La tierra permite enraizar ciudades, mientras el mar apenas acoge los surcos durante unos instantes. No se puede construir sobre las aguas: son engañosas y cubren el mundo de los muertos poblado de monstruos.
Cuando el diluvio, sin embargo, el arca, que el dios modelador de los seres humanos, favorable a sus hijos, condenados a la desaparición por el dios padre, mandó construir a imitación del océano -concebido como la fuente de la vida- salvó a la humanidad de perecer. Sus siete pisos interiores recordaban los siete niveles del empíreo.
Las relaciones entre los barcos y la arquitectura existen desde siempre. El mismo sustantivo de nave designa tanto un barco como un espacio cubierto. Una nave invertida constituye un abrigo seguro.
En la Grecia antigua, la ciudad más sólidamente anclada en la tierra fue comparada, cuando la guerra sacudía el suelo y los cimientos y corría el riesgo de ser arrancada de raíz y dispersada, a una nave en medio de la tormenta. Dicha comparación, que, entre otros autores, Esquilo repite en varias ocasiones en la tragedia los Siete contra Tebas, fue ampliamente desarrollada por Platón en La República. La ciudad era una nave segura en medio del océano, sometida, empero, a toda clase de sacudidas. El buen gobernante debía estar al mando del timón (en francés: gouvernail. instrumento que permite "gobernar" bien) y mantener el rumbo fijo). La ciudad era considerada como el único espacio seguro. Compacta, delimitada, estructurada, llevada por un responsable con visión y mando -los marineros poseídos por el pánico, corriendo de un lado para otro, comenta Esquilo, no servían para nada cuando había que tomar decisiones; la ciudad no podía ser la nave de los locos-, la ciudad resistía las sacudidas. Fuera, el oleaje desatado y destructor. La ciudad solo podía "avanzar" si el "equipaje" trabajaban coordinados, si aunaban esfuerzos bajo la experta guía del político.

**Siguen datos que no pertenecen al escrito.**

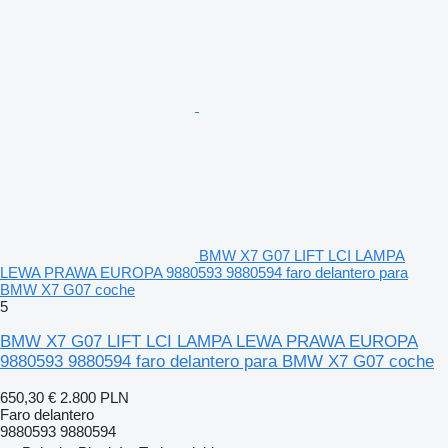
BMW X7 G07 LIFT LCI LAMPA
LEWA PRAWA EUROPA 9880593 9880594 faro delantero para
BMW X7 G07 coche
5
BMW X7 G07 LIFT LCI LAMPA LEWA PRAWA EUROPA
9880593 9880594 faro delantero para BMW X7 G07 coche
650,30 €
2.800 PLN
Faro delantero
9880593 9880594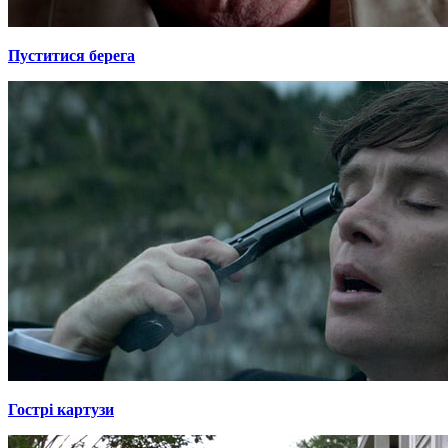
Пуститися берега
Гострі картузи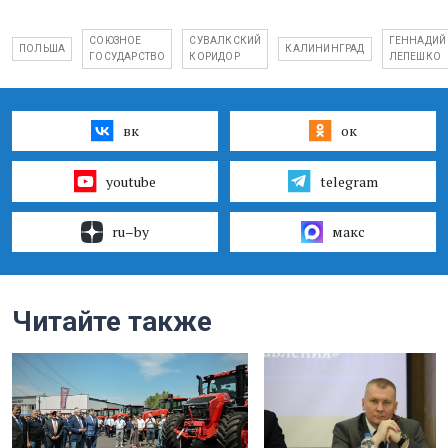
СОЮЗНОЕ
СУВАЛКСКИЙ
ГЕННАДИЙ
ПОЛЬША
КАЛИНИНГРАД
ГОСУДАРСТВО
КОРИДОР
ЛЕПЕШКО
вк
ок
youtube
telegram
ru–by
макс
Читайте также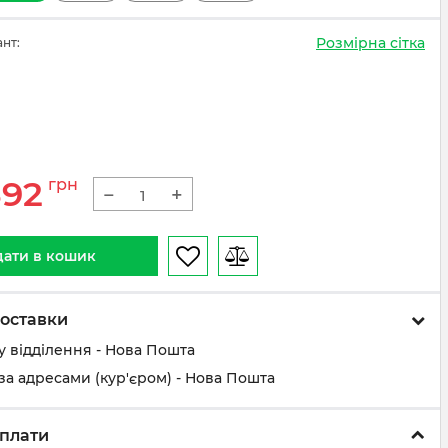
Розмірна сітка
ант:
392
грн
−
+
ати в кошик
оставки
у відділення - Нова Пошта
за адресами (кур'єром) - Нова Пошта
плати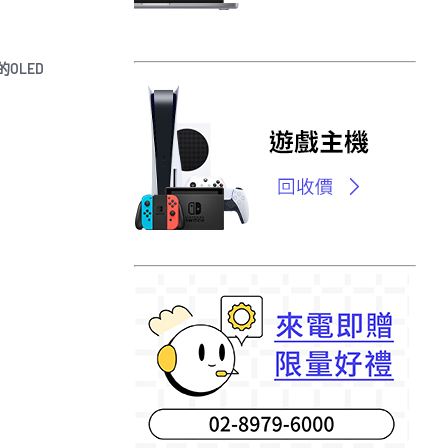
的OLED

La ciudad se revelaba como un espacio acogedor cuando, fuera, asolaba la tormenta. Era un refugio, seguro solo si los habitantes se coordinaban, si constituían un sólido cuerpo político. Era el peligro externo el que fortalecía la ciudad y daba sentido al orden que imperaba en el interior de los muros defensivos. El verdadero peligro para la vida urbana no se hallaba en el exterior sino en el interior cuando las disensiones y las rivalidades, o la desobediencia, hundían la ciudad que hacía aguas. La ciudad era el símbolo de las virtudes de la entrega y de la colaboración, virtudes que la sólida armadura del barco, construido con un andamiaje de madera, visualizaba.